Let's start at the top...

Base Collection Types

List is a List. It's not ListLike. It's not Iterable. It's just a List. Now, for the first time, that "implement a List" example that you show in Scala training material can be "implement THE List"! That seems nice. Due to the insane niceness of ListBuffer, we could make tail a var and I wouldn't quibble too much.

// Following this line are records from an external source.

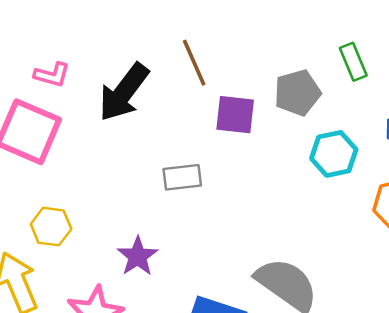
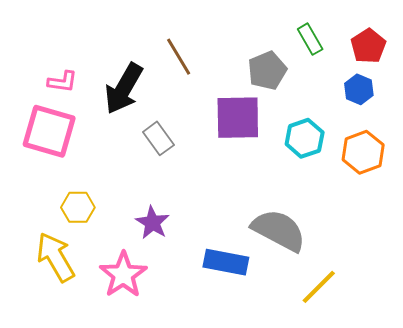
purple square: (235, 115) -> (238, 118), moved, size x1.4
cyan hexagon: (334, 154) -> (305, 138), moved
gray rectangle: (182, 177) -> (158, 138), moved, turned 68

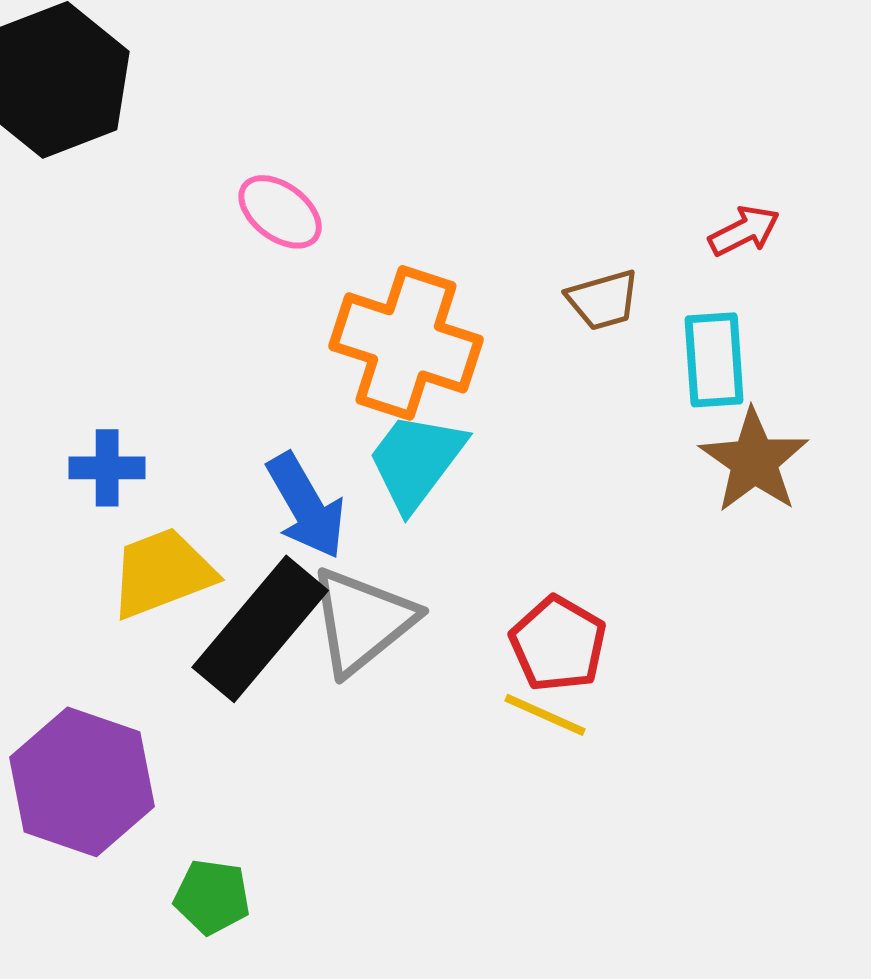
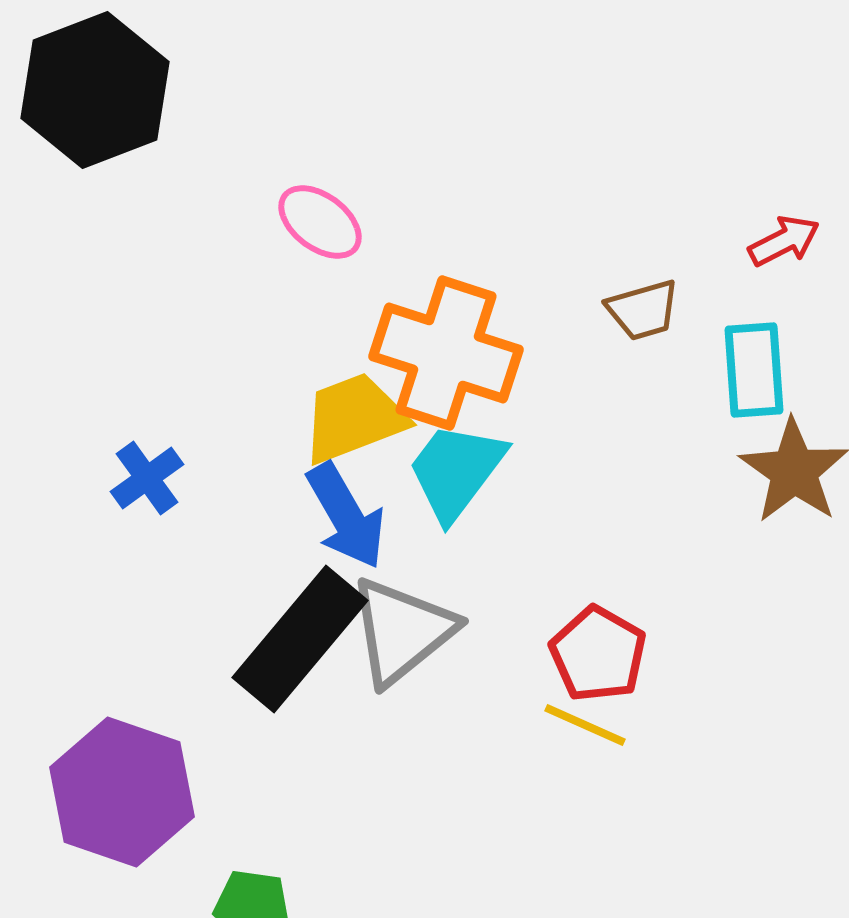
blue cross: (107, 468) -> (147, 478), turned -36
yellow trapezoid: (162, 573) -> (354, 418), moved

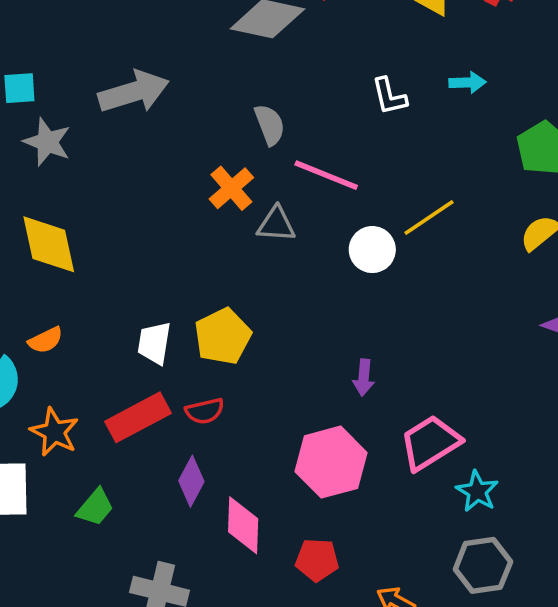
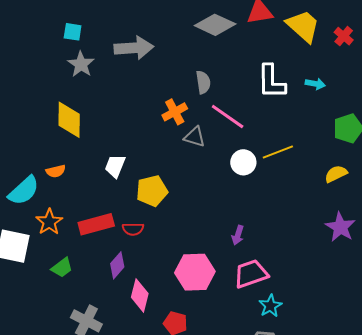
white L-shape: (389, 96) -> (271, 82), size x1.6
white trapezoid: (154, 343) -> (115, 166), moved
purple arrow: (364, 378) -> (238, 235), moved

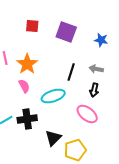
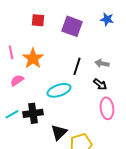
blue star: (101, 40) -> (107, 19), moved
pink semicircle: (24, 86) -> (17, 80), moved, turned -96
black arrow: (94, 90) -> (100, 84), turned -64
pink ellipse: (87, 114) -> (107, 108), moved, turned 45

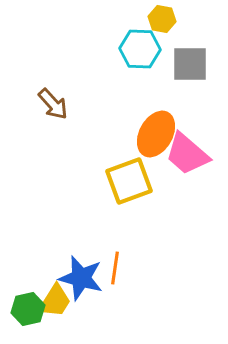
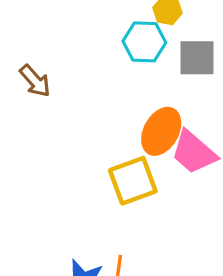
brown arrow: (53, 104) -> (35, 81), moved

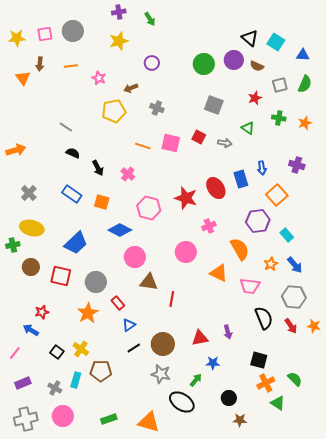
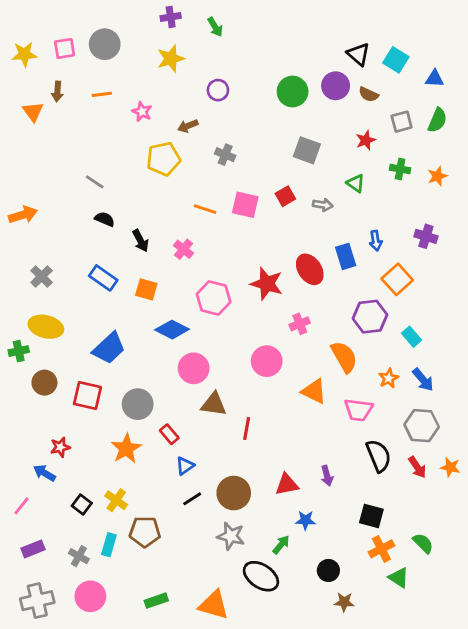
red square: (199, 137) -> (285, 196), turned 32

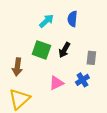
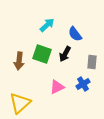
blue semicircle: (72, 19) -> (75, 34), moved, turned -42
brown arrow: (17, 67) -> (19, 61), moved

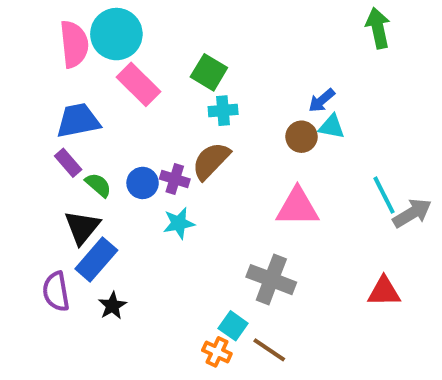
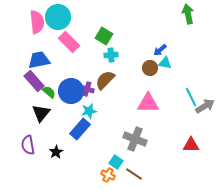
purple rectangle: (68, 163) -> (34, 81), size x1.5
blue circle: (143, 183) -> (71, 91), size x1.6
blue rectangle: (96, 259) -> (80, 129), moved

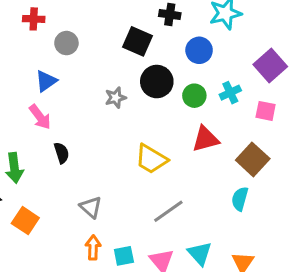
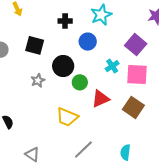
black square: (138, 41) -> (35, 45), moved
green circle: (194, 96) -> (80, 82), moved
pink square: (266, 111) -> (137, 75), size x1.6
cyan semicircle: (240, 199) -> (125, 152), moved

Vector is a Vector. It is unconnected to List in any direct sense. Note that both List and Vector have their own map implementations. These implementations aren't overriding anything; nobody inherits map! You have to implement your own map if you want it, and in doing so, you can make it much more efficient. These implementations are significantly faster than the map implementations on these collection types in the existing library, and they even open up the possibility for further optimizations currently impossible in the library. For example, it's possible to fully specialize the tip Array(s) inside of Vector and then optimistically respecialize (without compiler help or type signature changes) the map function (and similar) to treat primitives specially, operating unboxed in while loops without loss of generality. How exciting would it be to have a functional, immutable Vector that beats java.util.ArrayList for primitive operations, but remains a general purpose collection? Pretty darn exciting.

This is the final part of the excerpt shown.